Black Star Rising contributor Dennis Dunleavy recently wrote  about the difference between “looking at” something as a photographer and truly “seeing” it. “In a culture saturated with visual messages, our eyes, and by extension our minds and hearts, have become numb and anesthetized to the desire to seek out the deeper meanings of the things we are exposed to,” he wrote. This thought came to mind as I read about an art exhibit by blind photographers  now taking place in Israel.
The exhibit, at Jaffa’s Please Touch Museum, is called Exposed to the Light 2, the Jerusalem Post reports . It features the work of a small group of sightless photographers. You can view image galleries by the photographers here ; just click on the name of the individual photographer to see a collection of their work.
Guided by the Sun’s Heat, Voices and Other Signals
According to the group’s Web site , the photographers
…used simple techniques … to assess the lens aperture, stabilize the camera and aim at the object. The heat of the sun, the noises, voices, smells and other signals help them orient themselves and the camera. The unusual, special shooting angles, as well as the objects and the subjects they chose to shoot, open a window to their rich, fantastic visual world.
Philbert Ono , discussing the work of sightless photographers generally, offered this additional explication:
How do they do it? Well, imagine how you would take pictures if you were blind. First, your ears would serve as a guide. By listening carefully, you can tell where the subject is and how far away. If you want to photograph a person, take the picture when you hear laughter. Your ears can serve well as a guide to when to take the shot.

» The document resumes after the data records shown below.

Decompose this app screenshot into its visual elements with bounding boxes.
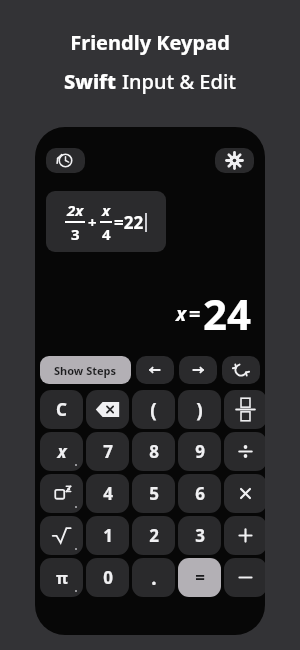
- staticText: =22: [114, 211, 144, 234]
- staticText: 5: [149, 482, 159, 505]
- staticText: 4: [102, 224, 111, 244]
- button[interactable]: Show Steps: [40, 356, 131, 384]
- staticText: C: [56, 398, 67, 421]
- staticText: 8: [149, 440, 159, 463]
- button[interactable]: 2: [132, 516, 175, 555]
- button[interactable]: Square: [40, 474, 83, 513]
- staticText: +: [88, 212, 97, 232]
- staticText: Swift: [64, 68, 122, 95]
- staticText: =: [189, 300, 201, 327]
- staticText: 7: [103, 440, 113, 463]
- button[interactable]: 7: [86, 432, 129, 471]
- button[interactable]: Next: [179, 356, 217, 384]
- staticText: π: [56, 567, 68, 589]
- staticText: ): [196, 397, 203, 423]
- button[interactable]: π: [40, 558, 83, 597]
- button[interactable]: C: [40, 390, 83, 429]
- staticText: 4: [103, 482, 113, 505]
- staticText: 24: [203, 285, 252, 342]
- staticText: (: [150, 397, 157, 423]
- staticText: x: [176, 301, 187, 327]
- staticText: .: [151, 565, 157, 591]
- staticText: 2: [149, 524, 159, 547]
- staticText: 0: [103, 566, 113, 589]
- staticText: x: [102, 200, 111, 220]
- button[interactable]: x: [40, 432, 83, 471]
- button[interactable]: Square root: [40, 516, 83, 555]
- button[interactable]: 9: [178, 432, 221, 471]
- button[interactable]: Backspace: [86, 390, 129, 429]
- button[interactable]: 2x: [46, 191, 166, 252]
- button[interactable]: 1: [86, 516, 129, 555]
- button[interactable]: History: [46, 148, 85, 173]
- button[interactable]: .: [132, 558, 175, 597]
- button[interactable]: Previous: [136, 356, 174, 384]
- button[interactable]: Settings: [215, 148, 254, 173]
- button[interactable]: Refresh: [222, 356, 260, 384]
- button[interactable]: 6: [178, 474, 221, 513]
- button[interactable]: Divide: [224, 432, 265, 471]
- button[interactable]: Multiply: [224, 474, 265, 513]
- button[interactable]: 8: [132, 432, 175, 471]
- button[interactable]: 4: [86, 474, 129, 513]
- staticText: Friendly Keypad: [70, 29, 230, 56]
- button[interactable]: 3: [178, 516, 221, 555]
- button[interactable]: Plus: [224, 516, 265, 555]
- staticText: =: [195, 566, 205, 589]
- button[interactable]: (: [132, 390, 175, 429]
- staticText: Show Steps: [54, 363, 117, 378]
- button[interactable]: =: [178, 558, 221, 597]
- button[interactable]: 0: [86, 558, 129, 597]
- button[interactable]: Fraction: [224, 390, 265, 429]
- button[interactable]: Minus: [224, 558, 265, 597]
- staticText: 9: [195, 440, 205, 463]
- button[interactable]: 5: [132, 474, 175, 513]
- staticText: 6: [195, 482, 205, 505]
- staticText: 3: [195, 524, 205, 547]
- staticText: x: [57, 440, 67, 463]
- staticText: 3: [71, 224, 80, 244]
- staticText: 1: [103, 524, 113, 547]
- button[interactable]: ): [178, 390, 221, 429]
- staticText: 2x: [67, 200, 84, 220]
- staticText: Input & Edit: [122, 68, 236, 95]
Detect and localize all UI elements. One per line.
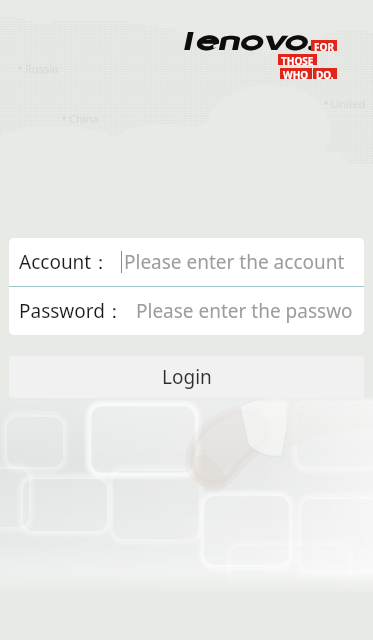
staticText: Russia (25, 61, 59, 76)
staticText: Please enter the account (124, 249, 345, 275)
button[interactable]: Account： (9, 238, 364, 286)
other: Lenovo logo (0, 0, 373, 640)
button[interactable]: Login (9, 356, 364, 398)
staticText: WHO (283, 68, 309, 79)
staticText: DO. (316, 68, 334, 79)
staticText: Account： (19, 249, 111, 275)
staticText: FOR (314, 40, 334, 51)
other: For Those Who Do. (265, 40, 337, 79)
staticText: Password： (19, 298, 124, 324)
staticText: Please enter the passwo (136, 298, 353, 324)
staticText: United (331, 96, 366, 111)
staticText: China (69, 111, 99, 126)
staticText: THOSE (281, 54, 314, 65)
staticText: Login (162, 364, 212, 390)
button[interactable]: Password： (9, 287, 364, 335)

For still-life subjects, you can touch the object (flowers, etc.) and decide which angle to photograph it from. If you’re waiting for a sunrise, feel the heat of the sun on your skin before taking the picture. You can also discern which direction the sun is in. Besides using your other four senses, a major boon is having a seeing person tell you what’s going on and when to take the picture.
And that’s how they do it. It’s truly amazing how adaptive and strong humans can be to overcome any kind of handicap.
The Stuff of Poetry and Heroism
In the case of Exposed to the Light 2, the photos aren’t always in focus. Sometimes the subject is only partially in the frame. But they help us to “see” in a way that many photographs don’t. They give us a unique window into the world of these individuals, the challenges they face, and the joys they experience.
And what is the benefit to the photographer himself — unable to see the product of his labors? Martin Elkort, in an article on the late blind photographer Michael Richard, puts it this way:
If a blind person can take a photograph with merit and beauty, then he or she is no longer blind. Supported by the remaining senses, imagination triumphs, bringing visual beauty to a soul that otherwise would be denied this pleasure others take for granted. This is the stuff of poetry and heroism.